Venezuela : Marco Rubio au cœur du remodelage de l’« hémisphère occidental »

Le secrétaire d’Etat s’est converti sans état d’âme à la mouvance MAGA et aux aspirations du président Trump. L’hispanophone est le grand promoteur de l’attaque américaine et l’interlocuteur des nouvelles autorités vénézuéliennes.

Le Monde   – Depuis trois jours, Marco Rubio, le secrétaire d’Etat américain, est sur tous les écrans. Le vice-président, J. D. Vance, invisible, se retrouve cantonné à des messages sur les réseaux sociaux. La rivalité officiellement amicale entre les deux hommes qui pourraient prétendre à la succession politique du mouvement MAGA (Make America Great Again) vient de connaître une étape majeure, avec l’opération militaire menée au Venezuela, dans la nuit du 2 au 3 janvier. Quelques heures plus tard, Marco Rubio se tenait aux côtés de Donald Trump pour commenter l’enlèvement du président Nicolas Maduro. Discipliné, prudent dans ses formulations, il participait le lendemain aux grandes émissions politiques du dimanche, à la télévision.

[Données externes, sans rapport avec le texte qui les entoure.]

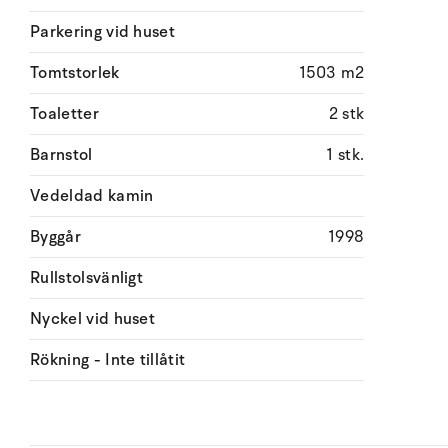
Parkering vid huset
Tomtstorlek
1503 m2
Toaletter
2 stk
Barnstol
1 stk.
Vedeldad kamin
Byggår
1998
Rullstolsvänligt
Nyckel vid huset
Rökning - Inte tillåtit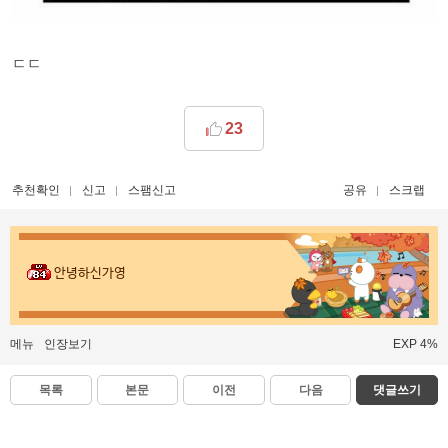
ㄷㄷ
23
추천확인
신고
스팸신고
공유
스크랩
안녕하신가영
메뉴
인장보기
EXP 4%
목록
본문
이전
다음
댓글쓰기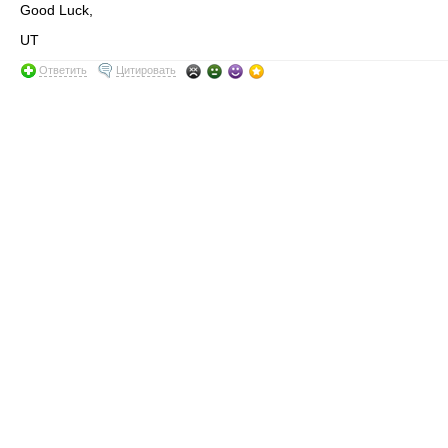
Good Luck,
UT
Ответить
Цитировать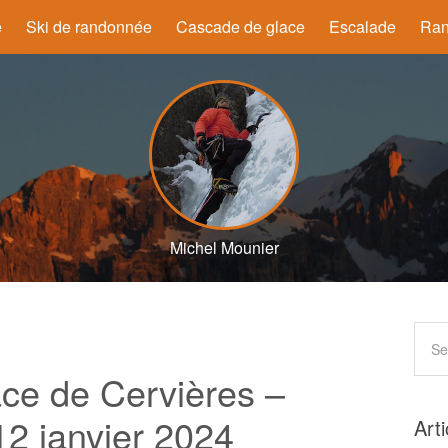
e
Ski de randonnée
Cascade de glace
Escalade
Ran
Michel Mounier
ce de Cervières –
12 janvier 2024
Art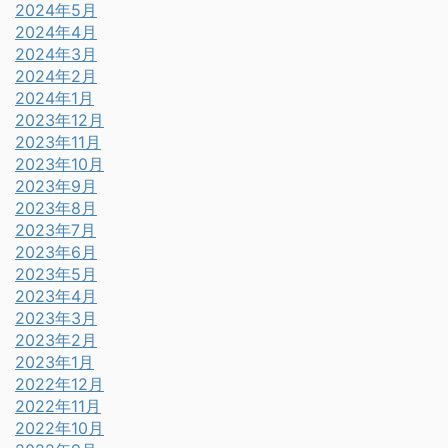
2024年5月
2024年4月
2024年3月
2024年2月
2024年1月
2023年12月
2023年11月
2023年10月
2023年9月
2023年8月
2023年7月
2023年6月
2023年5月
2023年4月
2023年3月
2023年2月
2023年1月
2022年12月
2022年11月
2022年10月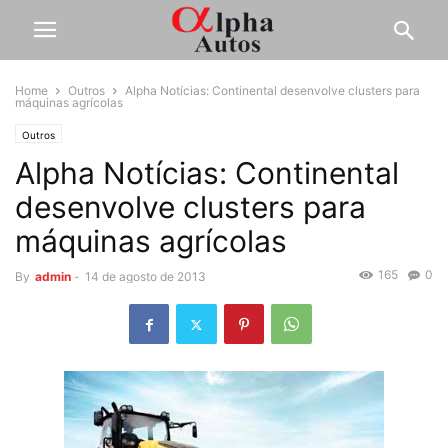
Home
Outros
Alpha Notícias: Continental desenvolve clusters para
máquinas agrícolas
Outros
Alpha Notícias: Continental
desenvolve clusters para
máquinas agrícolas
165
0
By
admin
-
14 de agosto de 2013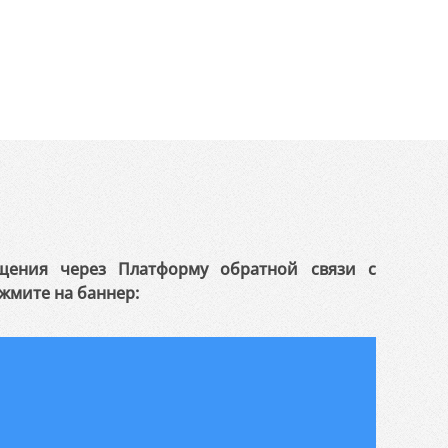
щения через Платформу обратной связи с
жмите на баннер:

« Ceci n’est pas une invasion, disait-il sur ABC. Nous n’avons pas occupé un pays. » Sur CBS, il rejetait les comparaisons historiques avec les changements de régime américains au Moyen-Orient. « L’appareil entier de la politique étrangère pense que tout est Libye, tout est Irak, tout est Afghanistan. Ce n’est pas le Moyen-Orient ici, et notre mission est différente. C’est l’hémisphère occidental. » Comprendre l’arrière-cour historique des Etats-Unis, où ces derniers exploitent ce qu’ils veulent et arrachent les mauvaises herbes.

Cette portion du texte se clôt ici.